Savunma metriklerine ligin zirvesinde!
Fenerbahçe ilk 8 hafta itibariyle kalesinde 6 gol gördü. Hatayspor’la birlikte bu alanda ligin en iyisi.
En iyi olduğu bir diğer alan rakiplerine verdiği xG (beklenen gol). Sarı lacivertliler 0.97 ile bu alanda da lider. (Beşiktaş 1.00 ile ikinci, Başakşehir 1.15 ile üçüncü).
Rakiplerini kendi ceza sahasında topla buluşturmada da en düşük sayı Fenerbahçe’de.
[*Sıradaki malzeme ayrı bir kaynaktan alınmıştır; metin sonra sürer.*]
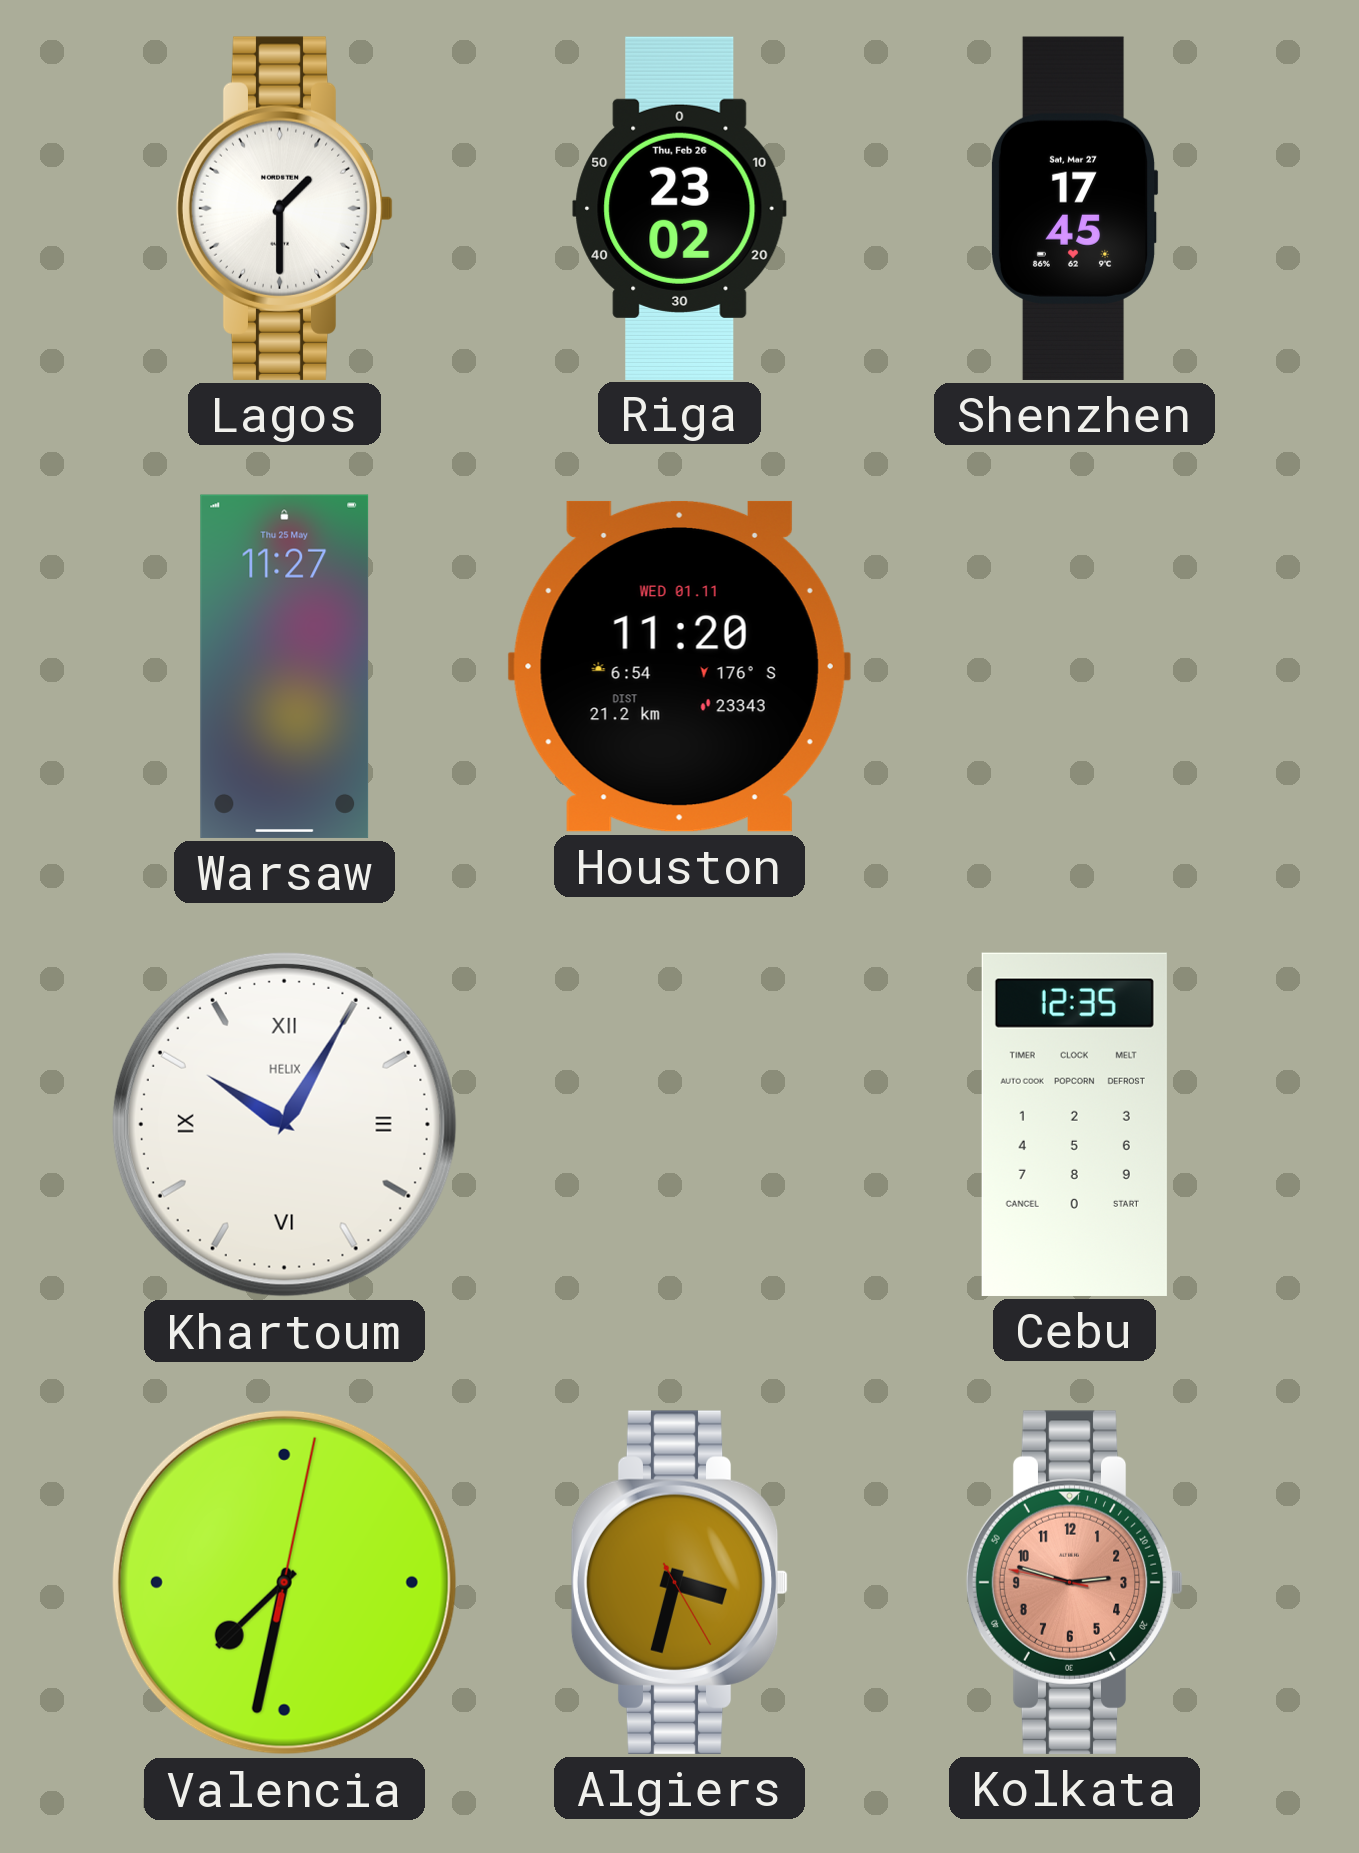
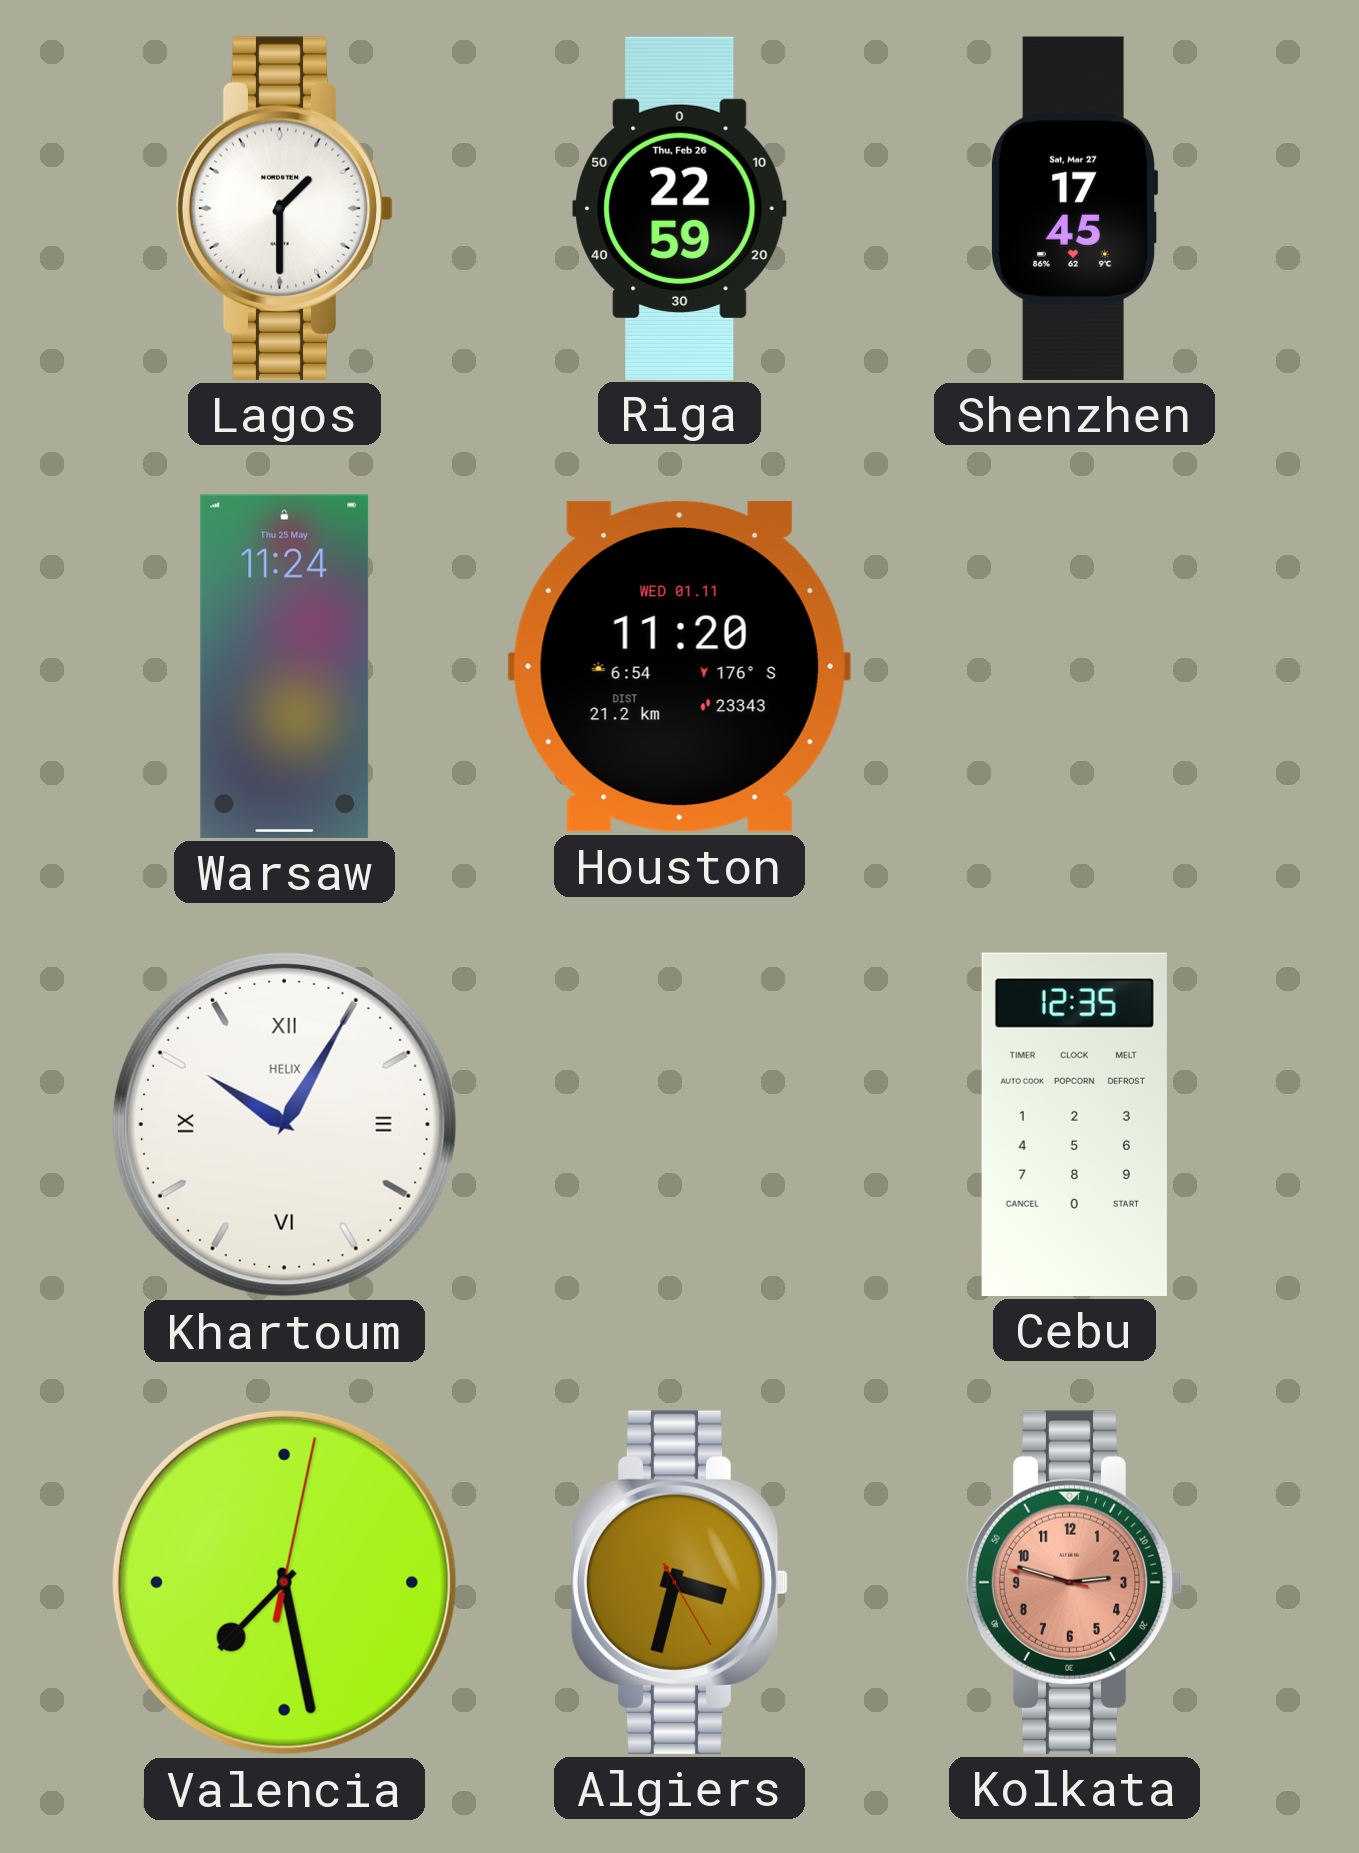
Riga: 23:02 -> 22:59
Warsaw: 11:27 -> 11:24
Valencia: 7:32 -> 7:28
Yani rakipleri 8 maç sonunda Fenerbahçe ceza sahasında sadece 105 kez topla (Bu 105’in 34’ü ilk Adana Demirspor maçı. Sonra hiçbir takım 15’in üzerine çıkamadı) buluşabilmiş. Beşiktaş için bu sayı 133, Galatasaray için 162, Trabzonspor için 207.
Halbuki rakipler zaman zaman Fenerbahçe orta sahasını çabuk geçip Fenerbahçe’nin 1. bölgesine rahat bir şekilde geçebiliyordu. Peki nasıl oluyor da bu savunma istatistiklerinde zirvede Fenerbahçe? Birincisi savunmada Kim ve Szalai gibi iki canavara sahipler. Onların bireysel performansları standardın çok çok üzerinde. İkincisi ise gerideki beşli hat ve önlerindeki ikili hiç bozulmuyor. Oradaki yedili blok, rakiplerin ceza sahasında topla buluşma sayılarını bir hayli azaltıyor.
Orta saha yalnız kalıyor!
Yalnız istatistikler ne kadar iyi olursa olsun işin savunma kısmında dikkatimi çeken bir konu var. Hücumda 3-4-2-1 düzeniyle oynayan Fenerbahçe savunmaya geçişlerde 5-2-3’e dönüyor. Haliyle geri beşliyle ileri üçlü arasında büyük bir kopukluk meydana geliyor (Bu, genelde kaptırılan toplarda ya da sonlandırılamayan ataklar sonrası oluyor). Merkezdeki ikilinin yalnız kaldığı ve geçişlere engel olamadığını düşünüyorum. Bu bir tercih meselesi elbette. Kanat beklerinin merkezdeki ikiliye destek vermeleri (3-4-3) veyahut forvet arkasındaki ikilinin kanada kaymaları (5-4-1’e dönüş) rakipleri daha önde karşılama açısından daha faydalı kanımca. Ama dediğim gibi, bu bir tercih meselesi ve Pereira bu anlayışla da savunma anlamında iyi işler çıkardı.
Sonuç!
Sonuç olarak Vitor Pereira’nın kafasında çok net bir oyun şablonu var. Transferler buna göre yapıldı. Bu takım bir pas takımı olmayacak. Olmamalı da. Fenerbahçeli taraftarların maçları bu şekilde izlemesinin daha iyi olacağını düşünüyorum. Hatta sezonun denklemini de vereyim: Topla oynama yüzdesi ve pas isabet oranı ne kadar düşük, performans o kadar yüksek. Eldeki kadro için en ideali bu.